[FILLED][Master Internship 2023] Diffusion-based Deep Generative Models for Audio-visual Speech Modeling

General information

Duration: 5 to 6 months, starting March or April 2023
Location: Nancy; LORIA laboratory; MULTISPEECH Team
Supervisors: Mostafa SADEGHI (mostafa (dot) sadeghi (at) inria.fr), Romain SERIZEL (romain (dot) serizel (at) loria.fr)


This master internship is part of the REAVISE project: “Robust and Efficient Deep Learning based Audiovisual Speech Enhancement” (2023-2026) funded by the French National Research Agency (ANR). The general objective of REAVISE is to develop a unified audio-visual speech enhancement (AVSE) framework that leverages recent methodological breakthroughs in statistical signal processing, machine learning, and deep neural networks in order to design a robust and efficient AVSE framework.

The intern will be supervised by Mostafa Sadeghi (researcher, Inria) and Romain Serizel (associate professor, University of Lorraine), as members of the MULTISPEECH team, and will benefit from the research environment, expertise, and computational resources (GPU & CPU) of the team.


Recently, diffusion models have gained much attention due to their powerful generative modeling performance, in terms of both the diversity and quality of the generated samples [1]. It consists of two phases, where during the so-called forward diffusion process, input data are mapped into Gaussian noise by gradually perturbing the data. Then, during a reverse process, a denoising neural network is learned that removes the added noise at each step, starting from pure Gaussian noise, to eventually recover the original clean data. Diffusion models have found numerous successful applications, particularly in computer vision, e.g., text-conditioned image synthesis, outperforming previous generative models, including variational autoencoders (VAEs), generative adversarial networks (GANs), and normalizing flows (NFs). Diffusion models have also been successfully applied to audio and speech signals, e.g., for audio synthesis [2] and speech enhancement [3].

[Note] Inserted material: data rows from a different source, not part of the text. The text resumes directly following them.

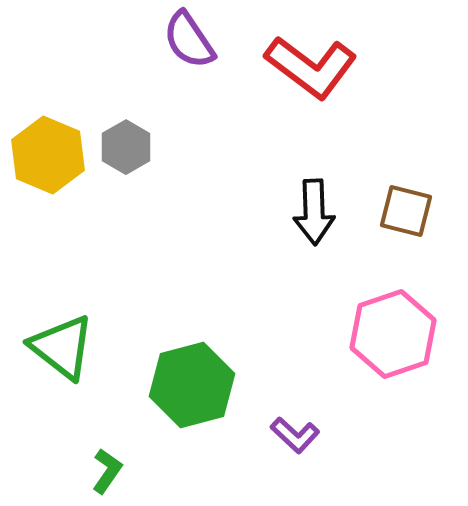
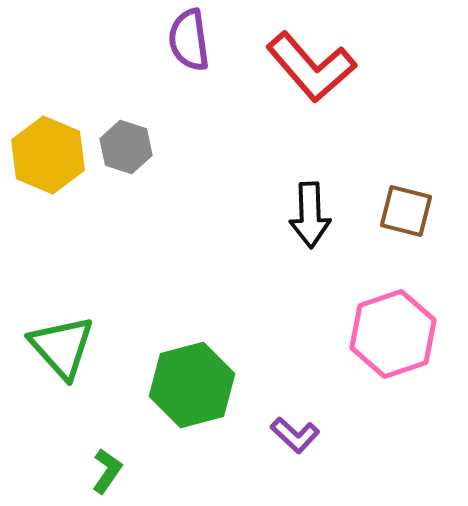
purple semicircle: rotated 26 degrees clockwise
red L-shape: rotated 12 degrees clockwise
gray hexagon: rotated 12 degrees counterclockwise
black arrow: moved 4 px left, 3 px down
green triangle: rotated 10 degrees clockwise
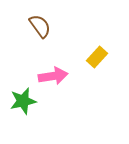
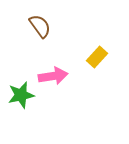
green star: moved 2 px left, 6 px up
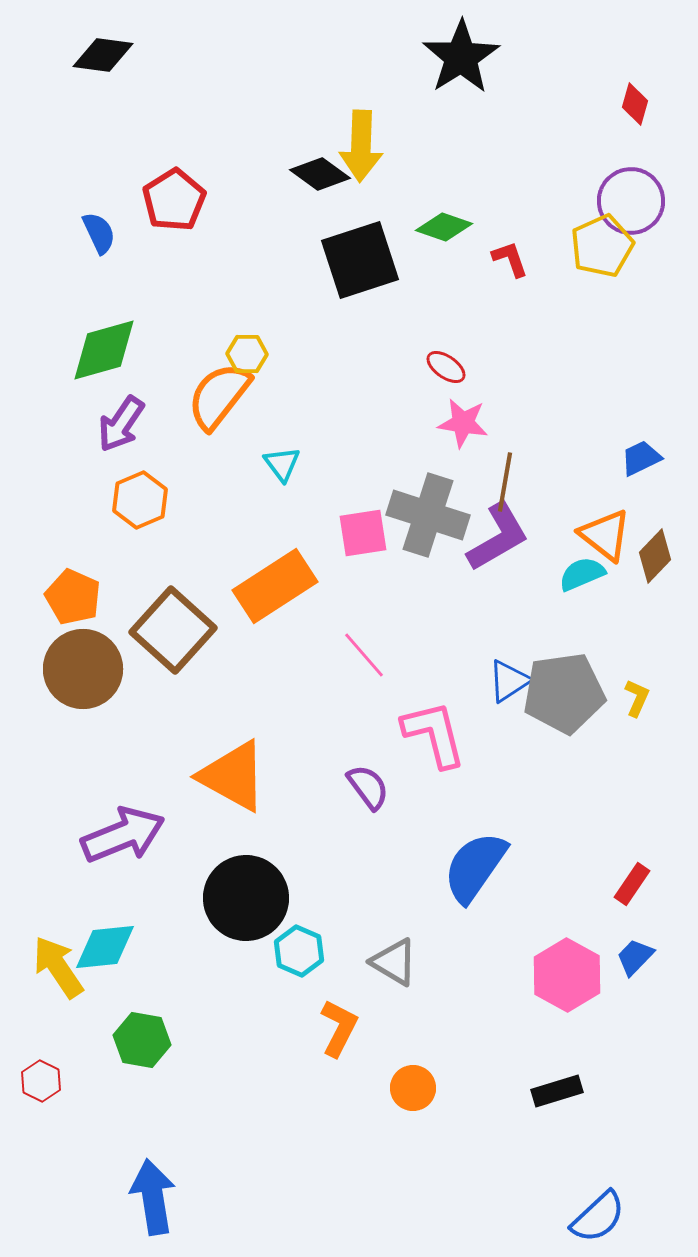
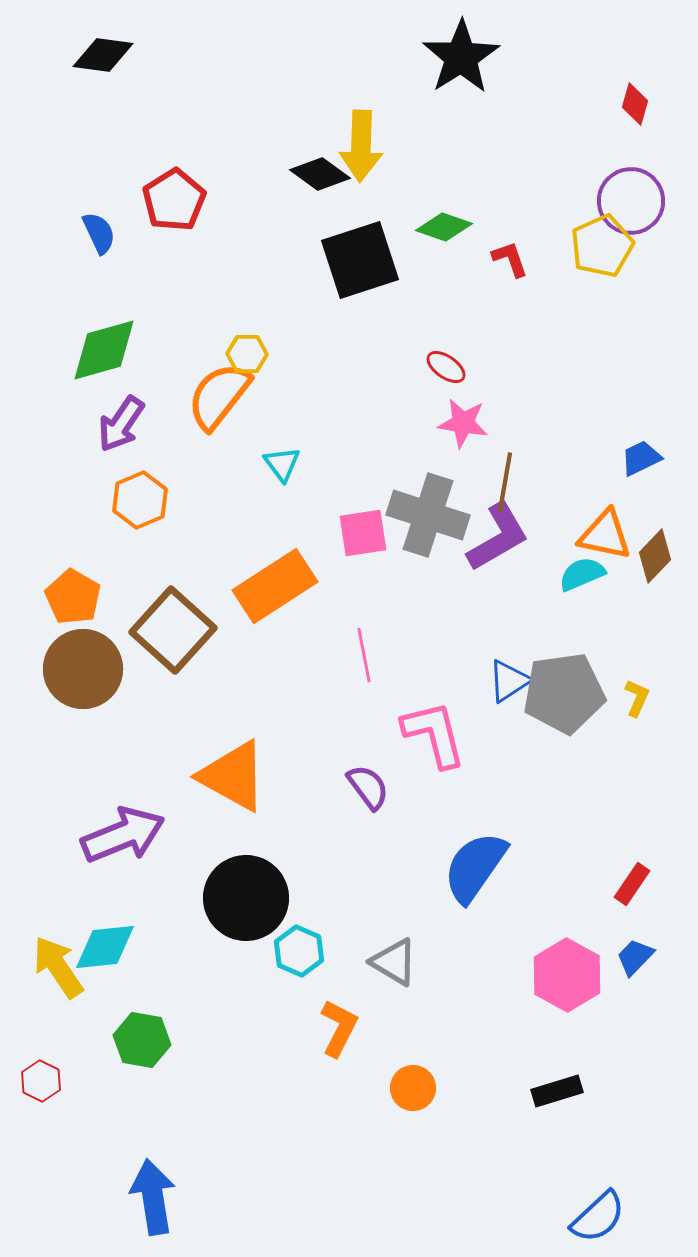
orange triangle at (605, 535): rotated 26 degrees counterclockwise
orange pentagon at (73, 597): rotated 6 degrees clockwise
pink line at (364, 655): rotated 30 degrees clockwise
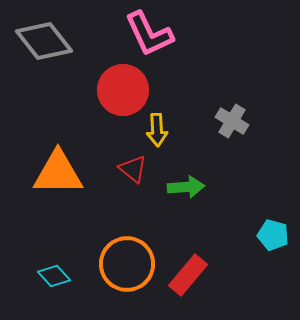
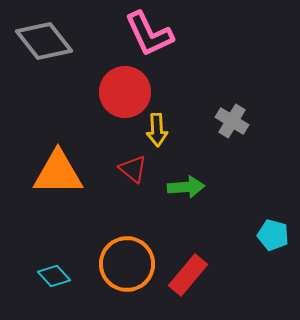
red circle: moved 2 px right, 2 px down
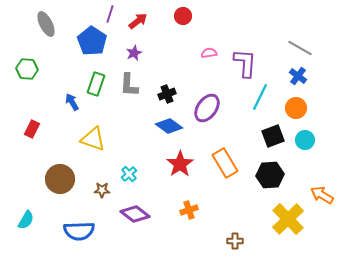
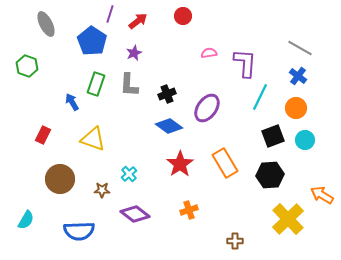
green hexagon: moved 3 px up; rotated 15 degrees clockwise
red rectangle: moved 11 px right, 6 px down
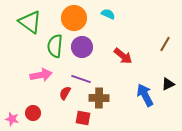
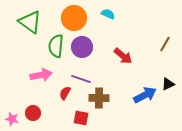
green semicircle: moved 1 px right
blue arrow: rotated 90 degrees clockwise
red square: moved 2 px left
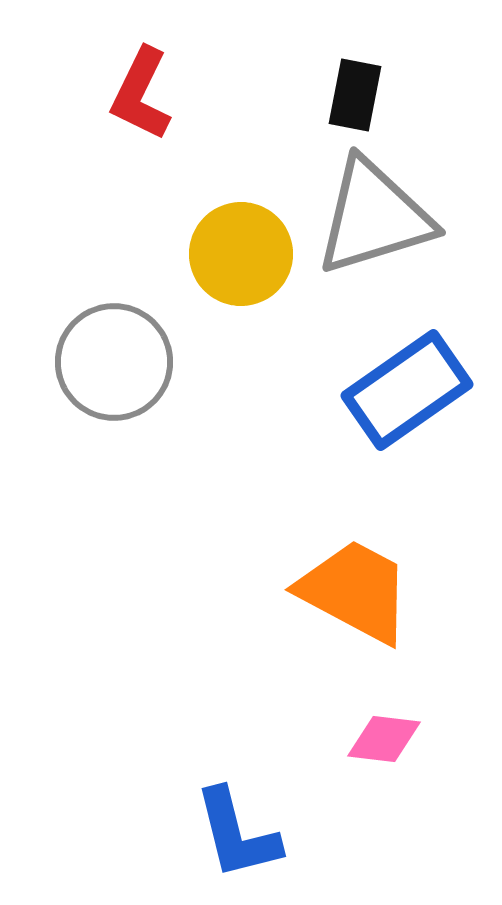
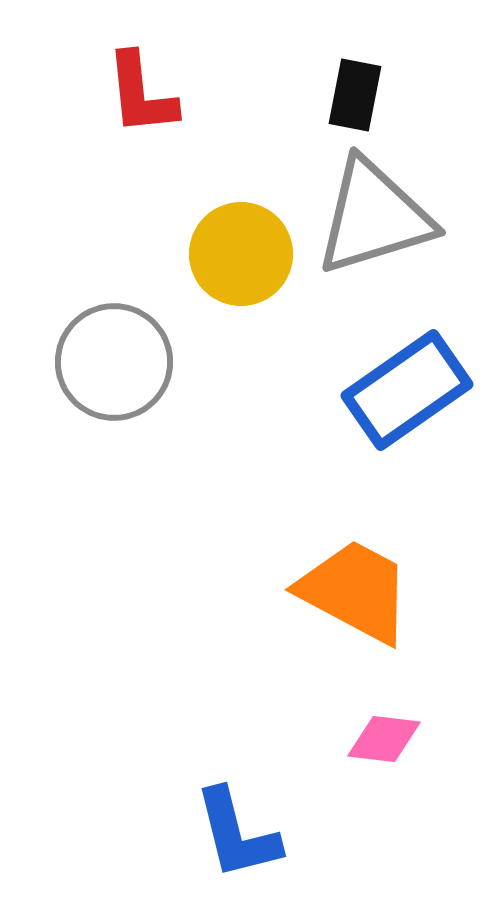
red L-shape: rotated 32 degrees counterclockwise
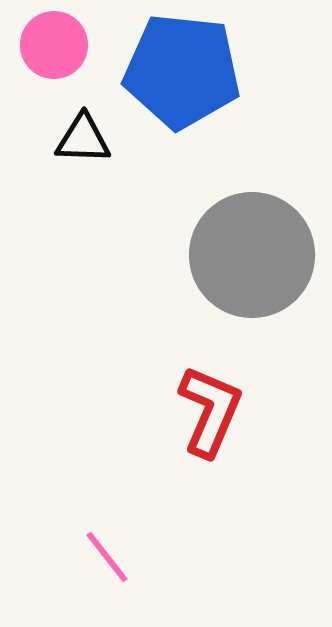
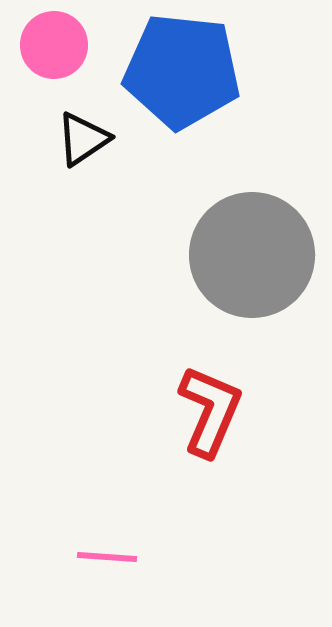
black triangle: rotated 36 degrees counterclockwise
pink line: rotated 48 degrees counterclockwise
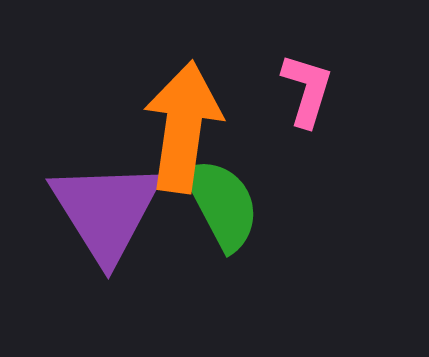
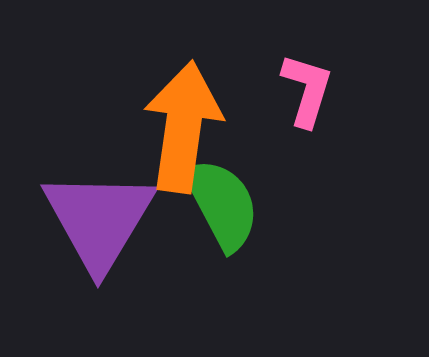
purple triangle: moved 7 px left, 9 px down; rotated 3 degrees clockwise
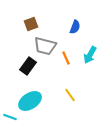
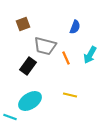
brown square: moved 8 px left
yellow line: rotated 40 degrees counterclockwise
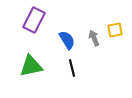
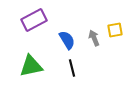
purple rectangle: rotated 35 degrees clockwise
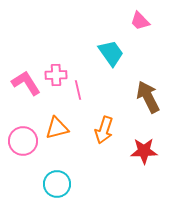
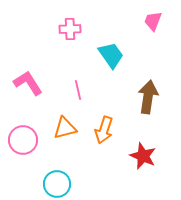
pink trapezoid: moved 13 px right; rotated 65 degrees clockwise
cyan trapezoid: moved 2 px down
pink cross: moved 14 px right, 46 px up
pink L-shape: moved 2 px right
brown arrow: rotated 36 degrees clockwise
orange triangle: moved 8 px right
pink circle: moved 1 px up
red star: moved 1 px left, 5 px down; rotated 24 degrees clockwise
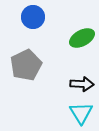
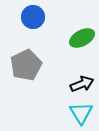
black arrow: rotated 25 degrees counterclockwise
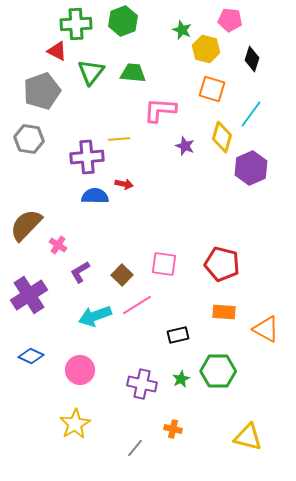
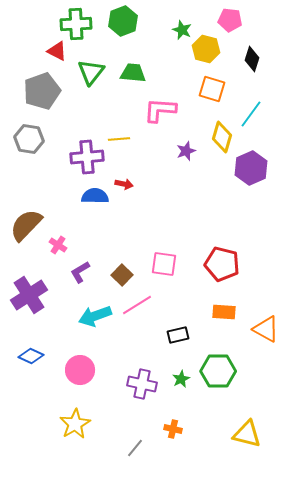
purple star at (185, 146): moved 1 px right, 5 px down; rotated 30 degrees clockwise
yellow triangle at (248, 437): moved 1 px left, 3 px up
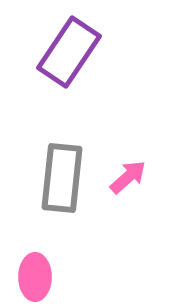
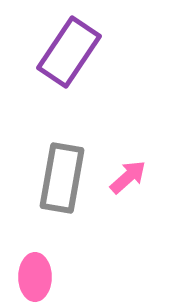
gray rectangle: rotated 4 degrees clockwise
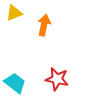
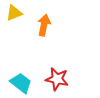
cyan trapezoid: moved 6 px right
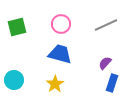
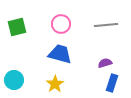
gray line: rotated 20 degrees clockwise
purple semicircle: rotated 32 degrees clockwise
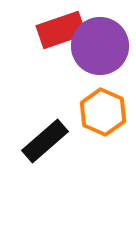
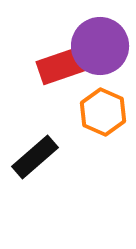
red rectangle: moved 36 px down
black rectangle: moved 10 px left, 16 px down
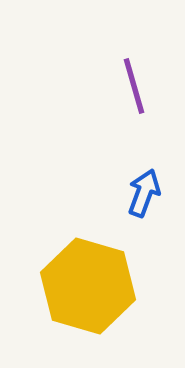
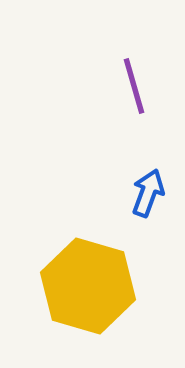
blue arrow: moved 4 px right
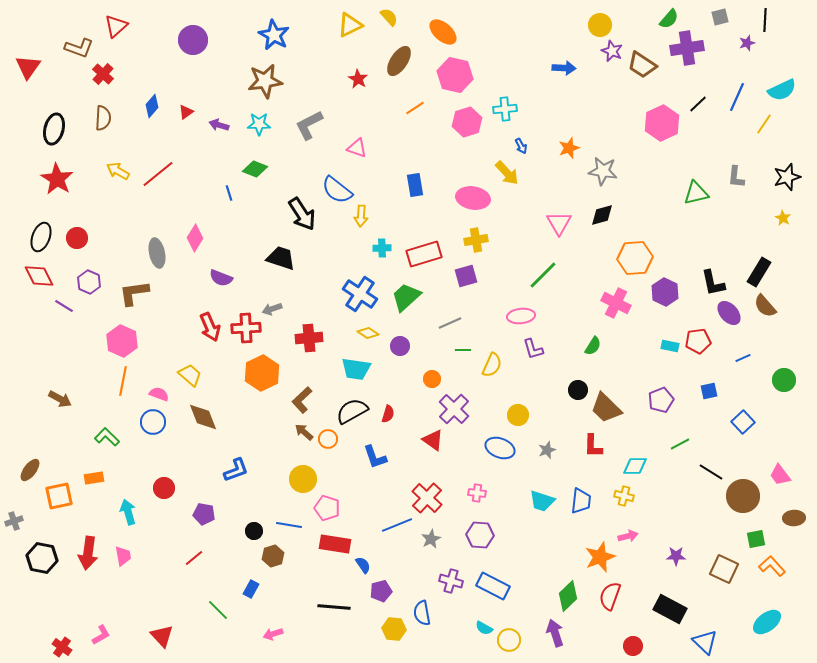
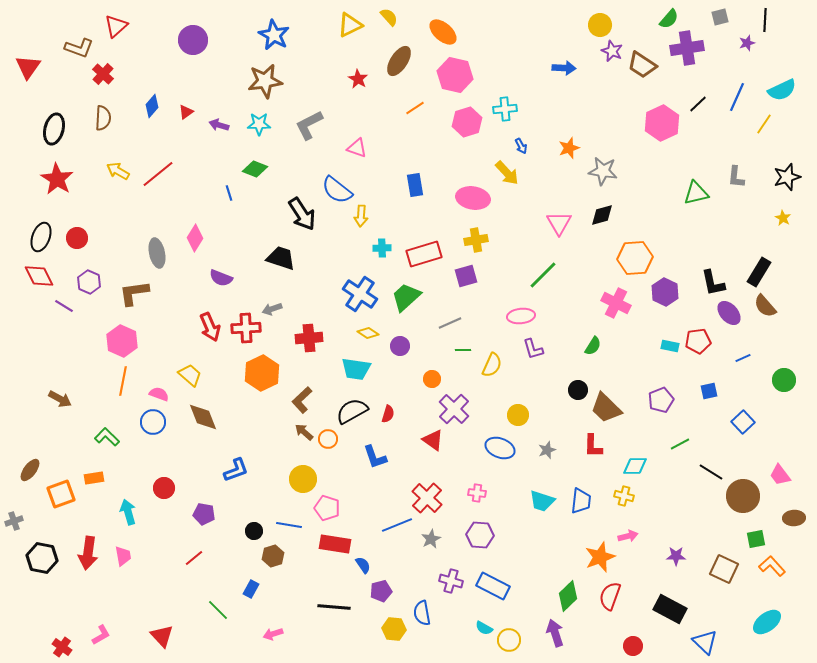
orange square at (59, 496): moved 2 px right, 2 px up; rotated 8 degrees counterclockwise
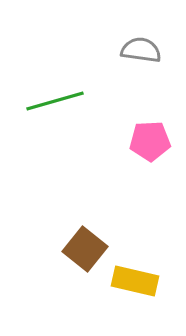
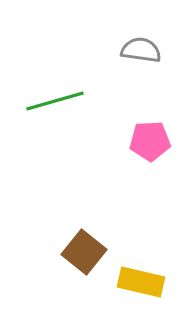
brown square: moved 1 px left, 3 px down
yellow rectangle: moved 6 px right, 1 px down
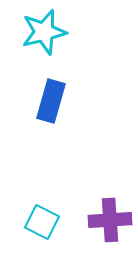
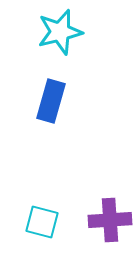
cyan star: moved 16 px right
cyan square: rotated 12 degrees counterclockwise
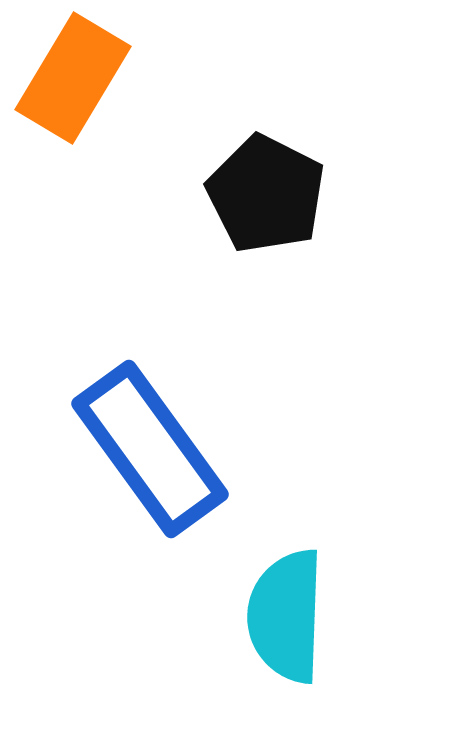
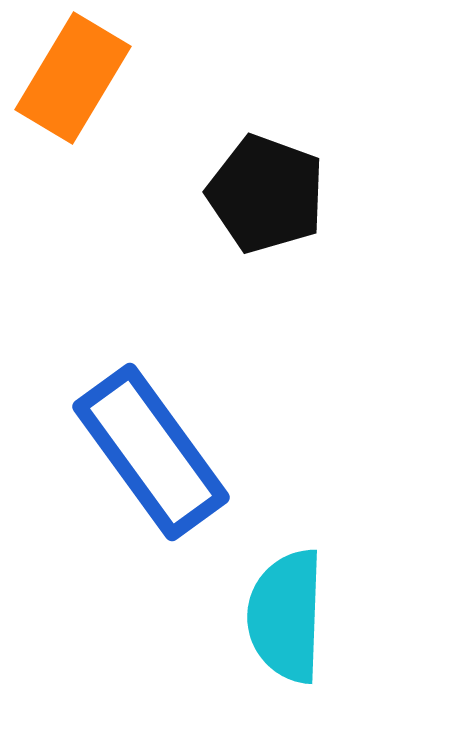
black pentagon: rotated 7 degrees counterclockwise
blue rectangle: moved 1 px right, 3 px down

Despite their rapid progress and application extension, diffusion models have not yet been applied to audiovisual speech modeling. This task involves joint modeling of audio and visual modalities, where the latter concerns the lip movements of the speaker, as there is a correlation between what is being said and the lip movements. This joint modeling effectively incorporates the complementary information of visual modality for speech generation. Such a framework has already been established based on VAEs [4]. Given the great potential and advantages of diffusion models, in this project, we would like to develop a diffusion-based audio-visual generative modeling framework, where the generation of audio modality, i.e., speech, is conditioned on the visual modality, i.e., lip images, similarly to text-conditioned image synthesis. This might then serve as an efficient representation learning framework for downstream tasks, e.g., audio-visual speech enhancement (AVSE) [4].

Required skills

Background in statistical (speech) signal processing, computer vision, machine learning, and deep learning frameworks (Python, PyTorch) is preferred.

How to apply

Interested candidates should submit their transcripts, a detailed CV, and a cover letter (optional).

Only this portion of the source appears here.